[TRY IT]: Pictures aside, repeat every record below exactly.

☆ ☆ ☆ ☆ ☆

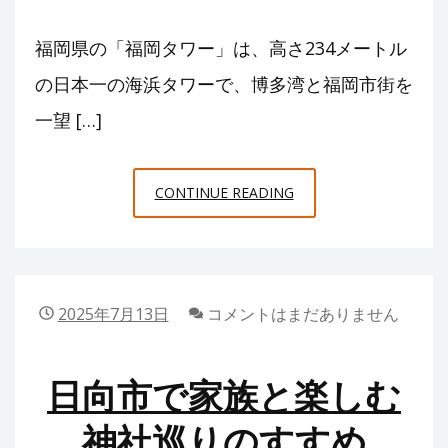
た
福岡県の「福岡タワー」は、高さ234メートル
現
場
の日本一の海浜タワーで、博多湾と福岡市街を
の
一望 […]
リ
ア
福
ル
CONTINUE READING
岡
と
の
工
イ
夫
ン
あ
2025年7月13日
コメントはまだありません
タ
れ
ー
こ
日向市で家族と楽しむ
ン
れ
シ
神社巡りのすすめ
ッ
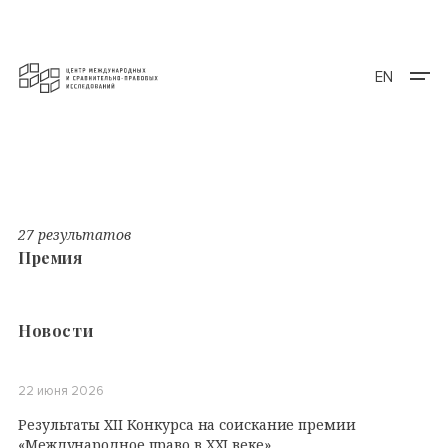
EN
27 результатов
Премия
Новости
22 июня 2026
Результаты XII Конкурса на соискание премии
«Международное право в XXI веке»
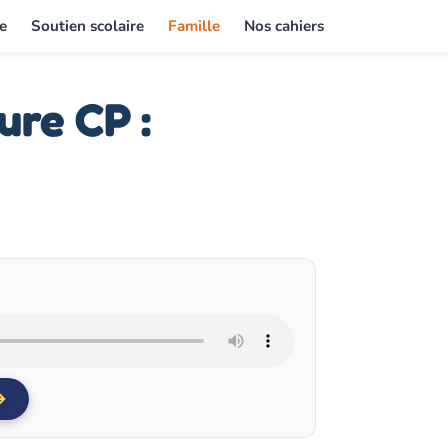
e
Soutien scolaire
Famille
Nos cahiers
ure CP :
→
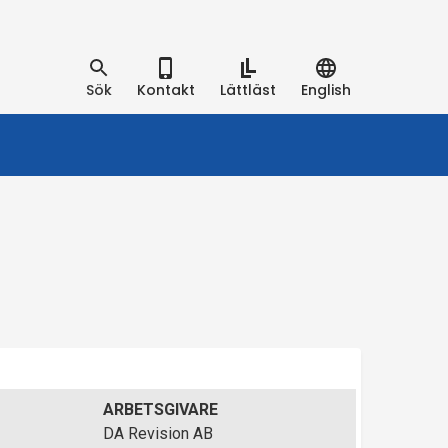
Sök
Kontakt
Lättläst
English
ARBETSGIVARE
DA Revision AB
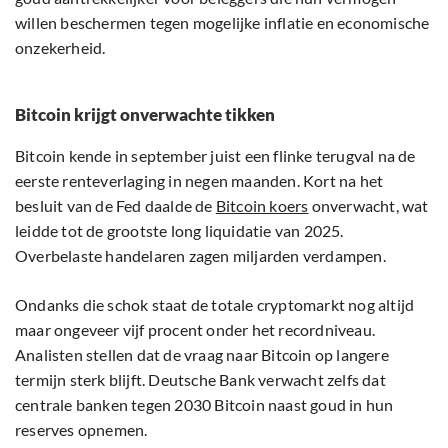
willen beschermen tegen mogelijke inflatie en economische
onzekerheid.
Bitcoin krijgt onverwachte tikken
Bitcoin kende in september juist een flinke terugval na de
eerste renteverlaging in negen maanden. Kort na het
besluit van de Fed daalde de
Bitcoin koers
onverwacht, wat
leidde tot de grootste long liquidatie van 2025.
Overbelaste handelaren zagen miljarden verdampen.
Ondanks die schok staat de totale cryptomarkt nog altijd
maar ongeveer vijf procent onder het recordniveau.
Analisten stellen dat de vraag naar Bitcoin op langere
termijn sterk blijft. Deutsche Bank verwacht zelfs dat
centrale banken tegen 2030 Bitcoin naast goud in hun
reserves opnemen.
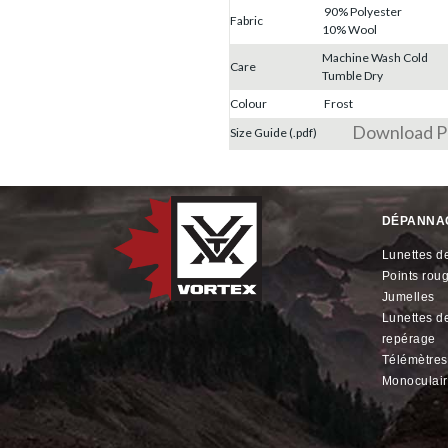
90% Polyester
Fabric
10% Wool
Machine Wash Cold
Care
Tumble Dry
Colour
Frost
Download 
Size Guide (.pdf)
DÉPANNA
lunettes de
points rou
jumelles
lunettes de
repérage
télémètres
monoculai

☆ ☆ ☆ ☆ ☆

[TASK RESULT]:
た
福岡県の「福岡タワー」は、高さ234メートル
現
場
の日本一の海浜タワーで、博多湾と福岡市街を
の
一望 […]
リ
ア
福
ル
CONTINUE READING
岡
と
の
工
イ
夫
ン
あ
2025年7月13日
コメントはまだありません
タ
れ
ー
こ
日向市で家族と楽しむ
ン
れ
シ
神社巡りのすすめ
ッ
EN
27 результатов
Премия
Новости
22 июня 2026
Результаты XII Конкурса на соискание премии
«Международное право в XXI веке»
e
Soutien scolaire
Famille
Nos cahiers
ure CP :
→
Sök
Kontakt
Lättläst
English
ARBETSGIVARE
DA Revision AB
willen beschermen tegen mogelijke inflatie en economische
onzekerheid.
Bitcoin krijgt onverwachte tikken
Bitcoin kende in september juist een flinke terugval na de
eerste renteverlaging in negen maanden. Kort na het
besluit van de Fed daalde de
Bitcoin koers
onverwacht, wat
leidde tot de grootste long liquidatie van 2025.
Overbelaste handelaren zagen miljarden verdampen.
Ondanks die schok staat de totale cryptomarkt nog altijd
maar ongeveer vijf procent onder het recordniveau.
Analisten stellen dat de vraag naar Bitcoin op langere
termijn sterk blijft. Deutsche Bank verwacht zelfs dat
centrale banken tegen 2030 Bitcoin naast goud in hun
reserves opnemen.
90% Polyester
Fabric
10% Wool
Machine Wash Cold
Care
Tumble Dry
Colour
Frost
Download 
Size Guide (.pdf)
DÉPANNA
lunettes de
points rou
jumelles
lunettes de
repérage
télémètres
monoculai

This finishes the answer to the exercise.